Билет на меня действительно был записан. Так что — все серьезно. Однако, так и подмывает: в который раз берусь перечитывать письмо. Так коротко, без прелюдий: «Сергей Васильевич! Прошу Вас прибыть в Петербург возможно скорее, Вам назначена личная аудиенция. Дело крайней государственной важности. Дату прибытия, либо невозможность выезда — телеграфируйте». И подпись: «Личный секретарь ЕИВ по военно-морским делам Михаил Лаврентьевич Банщиков». В письме же его карточка, 50 рублей ассигнациями и квитанция на билет 1-го класса.
Ну, допустим, кто таков этот Банщиков, мне и в ссылке стало известно. И то, как скоро преобразился в делах Император, после того как приблизил к себе прибывшего с Дальнего Востока морского доктора, участника славного дела при Чемульпо, я понимал прекрасно. И искренне радовался, что судьбе было угодно так устроить, что в тяжкий для отечества час возле Николая Александровича оказался не очередной пройдоха и проходимец, а серьезный боевой офицер. И не какой-нибудь старый интриган, не случайный мистик французского разлива вроде разных мсье Филиппов или Папюсов, а, если судить по фотографиям в газетах, бравый молодец, кровь с молоком.
Но все-таки из письма однозначно не следовало, кому я понадобился столь срочно. Автору письма-записки, или все-таки самому Государю, если аудиенция? Если все это не предлог, чтоб добыть меня для какой либо мутной придворной интриги… Если так, то нет — увольте. Не мое-с… Но, как говорится, утро вечера мудренее. Выпив еще чайку и поговорив о всякой ерунде с соседом по купе, лесничим из-под Пензы, устроился спать…

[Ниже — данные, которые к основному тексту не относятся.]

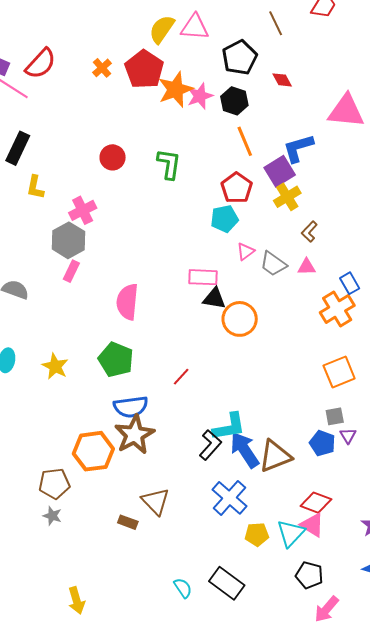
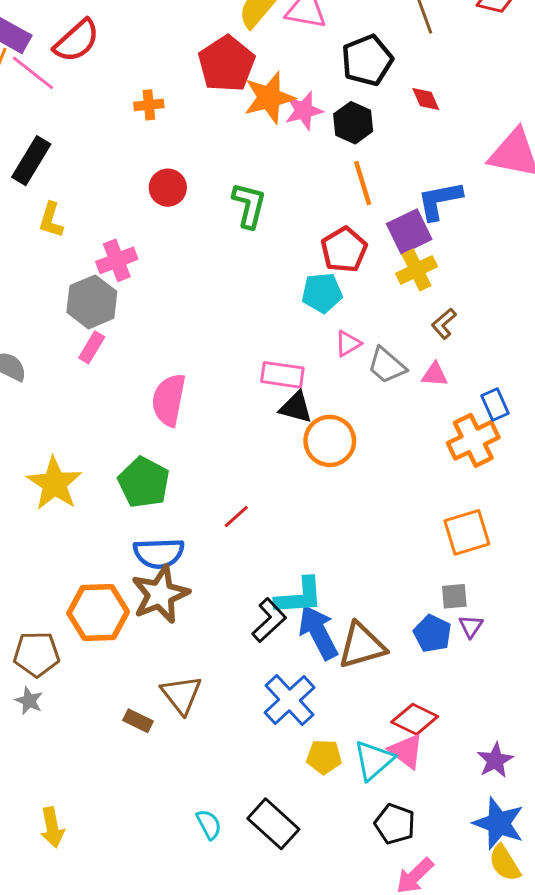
orange cross: (102, 68) -> (149, 105), moved, turned 30
yellow star: (55, 366) -> (54, 484), size x1.4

Столица встретила снегопадом. Мягким, пушистым. Здесь много теплее, чем в Москве. Крещенские так не трещат. Взял тут же извозчика. И покатили. Шуршат полозья, с парком покрикивает возница с облучка… Последний раз я ехал Невским полтора года назад. Стояла августовская жара. Тогда ехал в другую сторону. Уже как «неблагонадежный». Провожали самые близкие коллеги. Бесстрашные и честные. Да еще господин Гапон, чуть не подведший к государю убийц в декабре. Приходил, как я теперь понимаю, окончательно уверовать, что вся работа по созданию объединений рабочих, что шла до того под моим началом, остается выброшенной в хлам, и можно кое-чем постараться воспользоваться, поживиться. Как же мне неприятно было вдруг осознать, что в свое время я серьезно ошибся в этом человеке…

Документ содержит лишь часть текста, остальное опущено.